BEGIN
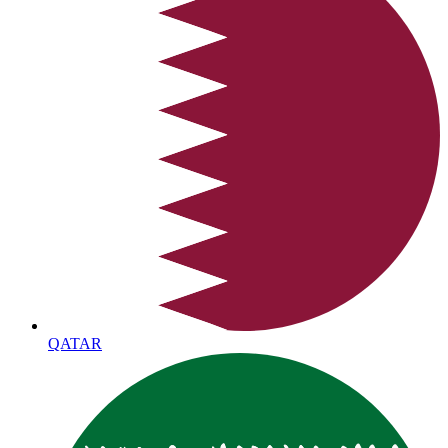
QATAR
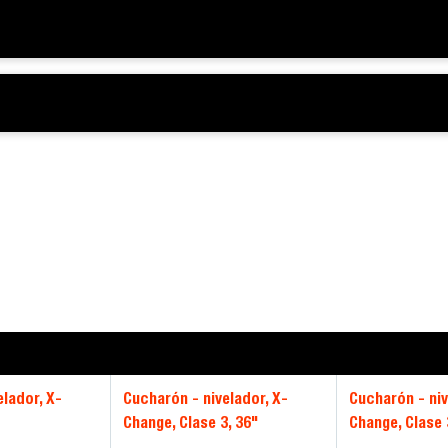
elador, X-
Cucharón - nivelador, X-
Cucharón - niv
Change, Clase 3, 36"
Change, Clase 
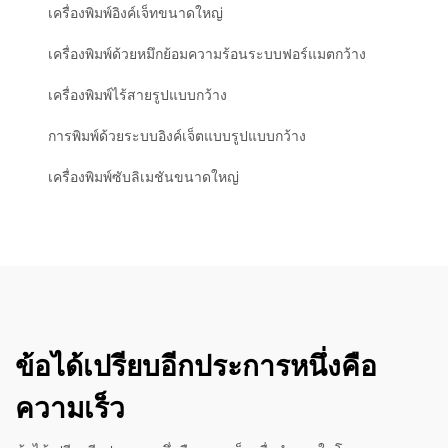
เครื่องพิมพ์อิงค์เจ็ทขนาดใหญ่
เครื่องพิมพ์ด้วยหมึกย้อมความร้อนระบบฟอร์แมตกว้าง
เครื่องพิมพ์ไร้สายรูปแบบกว้าง
การพิมพ์ด้วยระบบอิงค์เจ็ตแบบรูปแบบกว้าง
เครื่องพิมพ์ซับลิเมชันขนาดใหญ่
ข้อได้เปรียบอีกประการหนึ่งคือ
ความเร็ว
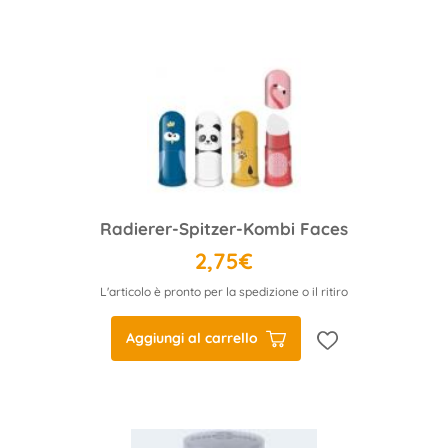
Radierer-Spitzer-Kombi Faces
2,75€
L'articolo è pronto per la spedizione o il ritiro
Aggiungi al carrello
END
Set down the entries exactly as they appear, with every picture left out.

Response area:
QATAR
elador, X-
Cucharón - nivelador, X-
Cucharón - niv
Change, Clase 3, 36"
Change, Clase 
เครื่องพิมพ์อิงค์เจ็ทขนาดใหญ่
เครื่องพิมพ์ด้วยหมึกย้อมความร้อนระบบฟอร์แมตกว้าง
เครื่องพิมพ์ไร้สายรูปแบบกว้าง
การพิมพ์ด้วยระบบอิงค์เจ็ตแบบรูปแบบกว้าง
เครื่องพิมพ์ซับลิเมชันขนาดใหญ่
ข้อได้เปรียบอีกประการหนึ่งคือ
ความเร็ว
Radierer-Spitzer-Kombi Faces
2,75€
L'articolo è pronto per la spedizione o il ritiro
Aggiungi al carrello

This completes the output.